# Last flight of the Mig-21



## v2 (Nov 19, 2007)

_View: https://www.youtube.com/watch?v=8-Av7KG1hJ4_


----------



## Wurger (Nov 20, 2007)

It was a very good bird.


----------



## v2 (Nov 20, 2007)

Wurger said:


> It was a very good bird.




Yes, but how many years ago?


----------



## Wurger (Nov 20, 2007)

As a combat plane for sure in 50's,60's and maybe up to 80's.Later it was really a good plane for training.


----------



## comiso90 (Nov 20, 2007)

I grew up loving to hate the MiG-21. It makes a good villain but it was the numbers that made it fearsome.


----------



## Konigstiger205 (Nov 20, 2007)

Last flight for them maybe...my country still uses Mig21 but no so much due to the fact that the air force is very very low on funds...


----------



## FLYBOYJ (Nov 20, 2007)

I've got to work on a UTI - I have a lot of respect for the aircraft.
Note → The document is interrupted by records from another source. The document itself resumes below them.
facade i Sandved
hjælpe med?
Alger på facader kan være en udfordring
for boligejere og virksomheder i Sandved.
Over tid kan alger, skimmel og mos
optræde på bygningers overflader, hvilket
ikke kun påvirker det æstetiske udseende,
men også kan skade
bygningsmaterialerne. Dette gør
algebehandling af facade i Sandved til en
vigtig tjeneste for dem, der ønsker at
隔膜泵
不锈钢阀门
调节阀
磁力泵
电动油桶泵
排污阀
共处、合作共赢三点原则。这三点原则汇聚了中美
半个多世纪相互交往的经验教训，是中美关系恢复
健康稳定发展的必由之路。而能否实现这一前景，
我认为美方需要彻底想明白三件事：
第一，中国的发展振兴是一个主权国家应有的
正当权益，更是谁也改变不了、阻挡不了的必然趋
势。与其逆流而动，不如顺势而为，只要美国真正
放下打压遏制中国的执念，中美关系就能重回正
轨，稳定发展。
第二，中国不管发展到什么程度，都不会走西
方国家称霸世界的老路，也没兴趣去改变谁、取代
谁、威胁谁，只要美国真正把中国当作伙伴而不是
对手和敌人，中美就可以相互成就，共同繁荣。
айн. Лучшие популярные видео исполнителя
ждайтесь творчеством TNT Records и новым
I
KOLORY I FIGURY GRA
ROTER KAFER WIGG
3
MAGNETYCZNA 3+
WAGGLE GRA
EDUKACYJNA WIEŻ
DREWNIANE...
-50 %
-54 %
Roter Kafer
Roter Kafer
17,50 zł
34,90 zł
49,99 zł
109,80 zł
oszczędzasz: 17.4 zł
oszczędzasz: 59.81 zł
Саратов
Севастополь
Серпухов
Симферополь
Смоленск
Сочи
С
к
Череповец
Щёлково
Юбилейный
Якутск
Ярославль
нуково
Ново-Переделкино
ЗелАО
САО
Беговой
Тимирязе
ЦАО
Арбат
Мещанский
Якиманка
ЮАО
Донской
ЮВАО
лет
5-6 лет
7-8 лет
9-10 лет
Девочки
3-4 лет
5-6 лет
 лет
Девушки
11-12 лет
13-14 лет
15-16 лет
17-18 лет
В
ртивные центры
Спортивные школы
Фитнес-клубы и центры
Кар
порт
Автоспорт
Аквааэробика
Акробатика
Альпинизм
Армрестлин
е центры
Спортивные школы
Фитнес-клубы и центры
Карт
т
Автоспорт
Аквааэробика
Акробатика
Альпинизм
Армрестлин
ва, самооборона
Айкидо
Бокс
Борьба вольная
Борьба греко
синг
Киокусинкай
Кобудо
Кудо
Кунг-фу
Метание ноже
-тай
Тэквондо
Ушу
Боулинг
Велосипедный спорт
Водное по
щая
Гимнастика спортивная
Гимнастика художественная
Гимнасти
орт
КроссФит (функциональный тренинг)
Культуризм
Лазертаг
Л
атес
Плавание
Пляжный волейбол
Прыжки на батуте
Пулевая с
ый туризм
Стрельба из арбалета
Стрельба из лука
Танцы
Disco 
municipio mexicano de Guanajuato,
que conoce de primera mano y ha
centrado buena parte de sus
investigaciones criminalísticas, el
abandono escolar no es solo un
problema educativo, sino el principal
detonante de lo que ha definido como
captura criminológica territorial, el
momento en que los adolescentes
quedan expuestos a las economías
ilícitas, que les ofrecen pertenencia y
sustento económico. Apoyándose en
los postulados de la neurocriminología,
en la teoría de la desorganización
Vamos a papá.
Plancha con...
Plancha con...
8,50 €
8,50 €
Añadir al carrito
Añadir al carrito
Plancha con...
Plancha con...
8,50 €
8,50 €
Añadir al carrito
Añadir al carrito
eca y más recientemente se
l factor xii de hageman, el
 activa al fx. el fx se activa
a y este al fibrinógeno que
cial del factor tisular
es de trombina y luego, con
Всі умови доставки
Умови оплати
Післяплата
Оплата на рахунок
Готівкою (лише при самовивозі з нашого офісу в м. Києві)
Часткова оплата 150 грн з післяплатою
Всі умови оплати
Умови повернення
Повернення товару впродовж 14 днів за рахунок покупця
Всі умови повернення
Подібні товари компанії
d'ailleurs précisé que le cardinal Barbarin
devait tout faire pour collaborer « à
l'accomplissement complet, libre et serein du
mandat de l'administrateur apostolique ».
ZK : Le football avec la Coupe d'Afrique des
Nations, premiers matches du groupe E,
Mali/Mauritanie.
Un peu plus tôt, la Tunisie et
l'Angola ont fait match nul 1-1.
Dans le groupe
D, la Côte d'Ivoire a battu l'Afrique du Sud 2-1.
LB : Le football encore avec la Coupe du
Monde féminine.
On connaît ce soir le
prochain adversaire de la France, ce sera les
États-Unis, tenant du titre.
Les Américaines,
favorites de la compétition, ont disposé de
It served well even though most of the time it was on the "receiving end."


----------



## ccheese (Nov 20, 2007)

Good film... shame they had to screw it up with that noise
in the background.

Charles


----------



## Gnomey (Nov 20, 2007)

Good film.


----------



## renrich (Nov 20, 2007)

I have a friend that flew the A6 in an evaluation against the first Mig 21 acquired by the US during the Viet Nam war. It was an interesting story. The Mig had much better performance than our military expected.


----------